When the City of Minneapolis decided to redesign Riverside Avenue in 2010, the Cedar Riverside Partnership recognized the opportunity for what it was: a once in a lifetime chance to enhance the quality of the streetscape and neighborhood environment.

The Partnership had previously identified a shared priority to make Riverside Avenue a signature street through its work to integrate the campus master plans of Augsburg College, Fairview Health Services, and the University of Minnesota. A successful Riverside Avenue project was a top infrastructure priority for the Partnership.

Community Focused Design Requests

After the City released a draft layout for the Riverside Avenue streetscape, Augsburg College, Fairview Health Services, and the University of Minnesota met to discuss common concerns with the layout. These entities respected the City’s effort to adapt the parking configuration to better suit the needs of local business, but were challenged by other issues that arose with the layout.

Riverside Avenue median design

Riverside Avenue median design

Education partners University of Minnesota and Augsburg College teamed up with Fairview Health Services to urge the City of Minneapolis to keep the project focused on community planning goals identified in the Cedar Riverside Small Area Plan and the Cedar Riverside NRP Action Plan. These institutions already identified Riverside Avenue in their master plans as a signature street connecting University of Minnesota, Augsburg, and Fairview to the public and the local community. With the goal of maintaining consistency with the established policy goals of the neighborhood, City, and Partnership, Partners sought to assure that the Riverside Avenue project would result in a streetscape that promotes safe transportation for transit, bicyclists, pedestrians, and automobiles, as well as a more welcoming environment.
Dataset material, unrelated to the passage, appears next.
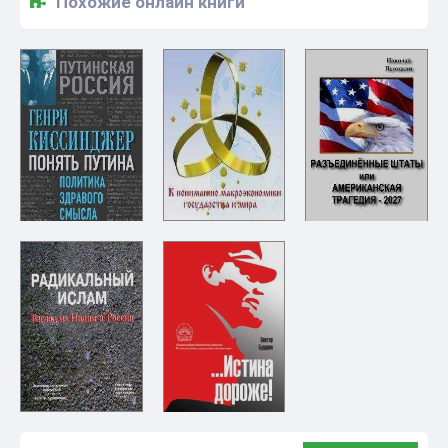
Похожие онлайн книги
Partner comments included suggestions that the city change the project layout to include a planted medium, wider boulevard and sidewalk space, and fewer on-street parking spaces in areas with low parking utilization.

Forging Consensus

Design for Fairview Hospital campus located on Riverside Avenue

Design for Fairview Hospital campus located on Riverside Avenue

The requests submitted by Partnership partners Augsburg College and Fairview Health services were reviewed by the West Bank Community Coalition and the West Bank Business Association and were met with favorable approval. The Riverside Avenue layout was subsequently reviewed and approved by the Transportation and Public Works Committee meeting of the City Council on November 30, 2010. City staff were directed to continue the southeast-bound bicycle facility for the full length of Riverside Avenue on the block between 9th Street South and Franklin Avenue, and to work with community stakeholders to identify appropriate locations for planted medians and develop a maintenance agreement that will ensure the medians are maintained not at City expense.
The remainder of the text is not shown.